Wall Street Journal | 15 October 2014

Indonesia challenges Australian cigarette packaging laws

World Trade Organization says decision on dispute won’t be made until at least 2016

By ROB TAYLOR

CANBERRA, Australia—Indonesia joined four other tobacco-producing nations in challenging Australian health laws requiring tobacco products to be plainly packaged to make them less appealing, in the latest dispute between the two neighbors.

Indonesia, along with Cuba, the Dominican Republic, Honduras and Ukraine, is challenging the Australian laws at the World Trade Organization, with the Geneva-based trade umpire this week saying a decision on the issue wouldn’t be made until at least early 2016.

“Australia has introduced this plain-packaging act without proving scientifically that the measure will be effective and that no better alternative exists,” Indonesia Trade Ministry director-general Bachrul Chairi said in a statement coinciding with the lodging of Indonesia’s complaint, according to the Jakarta Post newspaper.

Indonesia earlier this year told cigarette makers to start putting graphic warnings on cigarette packaging, in an effort to reduce smoking in the world’s third-largest cigarette market.

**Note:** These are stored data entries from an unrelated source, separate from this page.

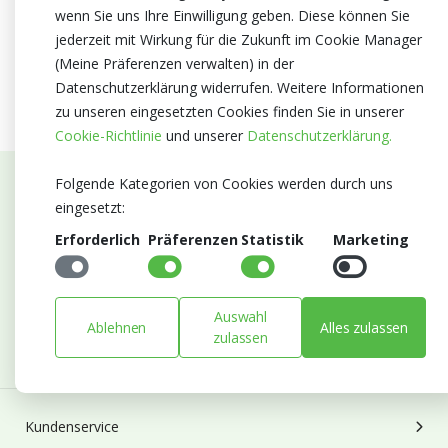
wenn Sie uns Ihre Einwilligung geben. Diese können Sie
jederzeit mit Wirkung für die Zukunft im Cookie Manager
(Meine Präferenzen verwalten) in der
Datenschutzerklärung widerrufen. Weitere Informationen
zu unseren eingesetzten Cookies finden Sie in unserer
Cookie-Richtlinie
und unserer
Datenschutzerklärung.
Folgende Kategorien von Cookies werden durch uns
Abonnieren Sie unseren Newsletter
eingesetzt:
Erforderlich
Präferenzen
Statistik
Marketing
Bleiben Sie auf dem Laufenden mit Neuigkeiten und
Entwicklungen von Blumengroßhandel Heyl
E-mail
Auswahl
Ablehnen
Alles zulassen
Abonnieren
zulassen
Kundenservice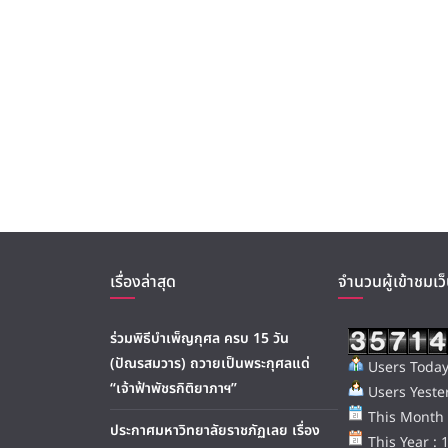
เรื่องล่าสุด
จำนวนผู้เข้าชมเว็
ร่วมพิธีบำเพ็ญกุศล ครบ 15 วัน
(ปัณรสมวาร) ถวายเป็นพระกุศลแด่
Users Today
“เจ้าฟ้าพัชรกิติยาภาฯ”
Users Yester
This Month 
ประกาศมหาวิทยาลัยราชภัฏเลย เรื่อง
This Year : 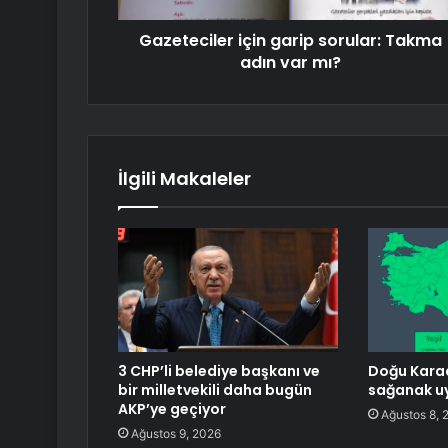
Gazeteciler için garip sorular: Takma
adın var mı?
İlgili Makaleler
3 CHP’li belediye başkanı ve
Doğu Karad
bir milletvekili daha bugün
sağanak uy
AKP’ye geçiyor
Ağustos 8, 
Ağustos 9, 2026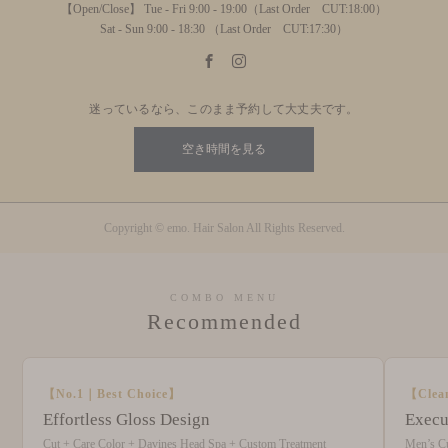
【Open/Close】 Tue - Fri 9:00 - 19:00（Last Order CUT:18:00）
Sat - Sun 9:00 - 18:30 （Last Order CUT:17:30）
迷っているなら、このまま予約して大丈夫です。
空き時間を見る
Copyright © emo. Hair Salon All Rights Reserved.
COMBO MENU
Recommended
【No.1｜Best Choice】
【Clea
Effortless Gloss Design
Execu
Cut + Care Color + Davines Head Spa + Custom Treatment
Men’s C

Australia in 2012 became the first country in the world to introduce laws restricting logos, branding, colors and promotional text on tobacco packets in a bid to cut smoking rates, infuriating big tobacco companies like Philip Morris , British American Tobacco PLC and Imperial Tobacco Group PLC, who argue they infringe on intellectual-property rights covering brands and work to restrict trade.

Philip Morris Asia Ltd. has served a notice of arbitration to the government under Australia’s bilateral investment treaty with Hong Kong, while countries like Indonesia and Cuba worry the laws could set an international precedent.

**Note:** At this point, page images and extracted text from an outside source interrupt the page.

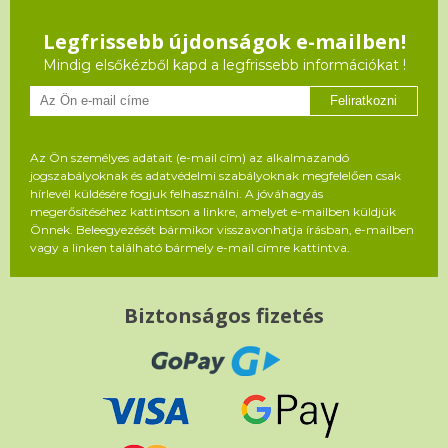
Legfrissebb újdonságok e-mailben!
Mindig elsőkézből kapd a legfrissebb információkat !
Feliratkozni
Az Ön személyes adatait (e-mail cím) az alkalmazandó
jogszabályoknak és adatvédelmi szabályoknak megfelelően csak
hírlevél küldésére fogjuk felhasználni. A jóváhagyás
megerősítéséhez kattintson a linkre, amelyet e-mailben küldjük
Önnek. Beleegyezését bármikor visszavonhatja írásban, e-mailben
vagy a linken található bármely e-mail címre kattintva.
Biztonságos fizetés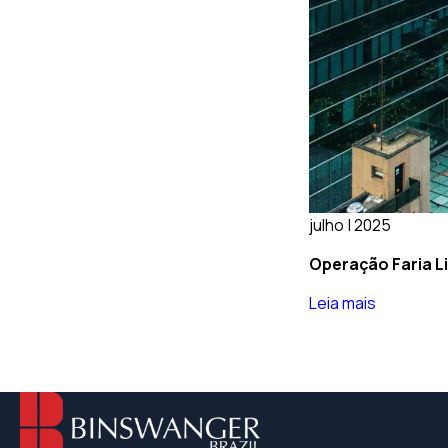
julho | 2025
Operação Faria L
Leia mais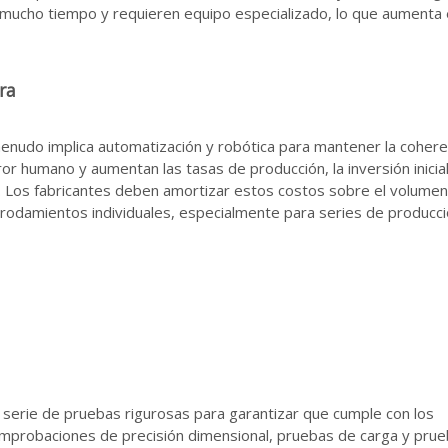
mucho tiempo y requieren equipo especializado, lo que aumenta 
ra
nudo implica automatización y robótica para mantener la cohere
rror humano y aumentan las tasas de producción, la inversión inicia
. Los fabricantes deben amortizar estos costos sobre el volume
s rodamientos individuales, especialmente para series de producc
serie de pruebas rigurosas para garantizar que cumple con los
comprobaciones de precisión dimensional, pruebas de carga y pru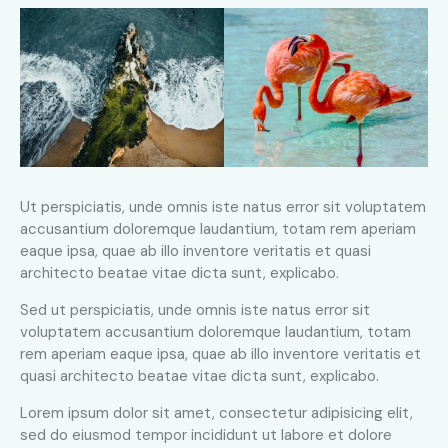
Ut perspiciatis, unde omnis iste natus error sit voluptatem
accusantium doloremque laudantium, totam rem aperiam
eaque ipsa, quae ab illo inventore veritatis et quasi
architecto beatae vitae dicta sunt, explicabo.
Sed ut perspiciatis, unde omnis iste natus error sit
voluptatem accusantium doloremque laudantium, totam
rem aperiam eaque ipsa, quae ab illo inventore veritatis et
quasi architecto beatae vitae dicta sunt, explicabo.
Lorem ipsum dolor sit amet, consectetur adipisicing elit,
sed do eiusmod tempor incididunt ut labore et dolore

Britain and several other countries are closely watching efforts to challenge the Australian initiative, which was introduced by the country’s former Labor government and continued by the current ruling conservatives following last year’s elections.

Britain’s government in April said all tobacco products should be sold in unbranded packaging similar to Australia’s and adorned with graphic health warnings, with legislation possibly introduced before the U.K. general election in May 2015. In the U.S., plans for ultragraphic health-advisory labels on cigarette packs have been met with strong opposition from the tobacco industry.

Australia and Indonesia have a history of prickly relations and in August signed an intelligence agreement aiming to soothe a long-running diplomatic spat over cross-border spying. In 2012, a dispute over animal welfare briefly halted lucrative Australian live cattle exports to its neighbor.

Mr. Bachrul said it was in Indonesia’s interest, as the world’s sixth-biggest producer of tobacco products, to join the challenge to the Australian laws and predicted substantive litigation would begin in May next year, after all the nations involved in the dispute had a chance to consider the case and make submissions to the WTO.

Australia’s Health Minister Peter Dutton has repeatedly said Australia won’t back down on measures to reduce smoking rates. Australian researchers have found smoking declined by 15% between 2010 and December 2013, as the plain-pack policy was announced and implemented, although tobacco companies have challenged the findings.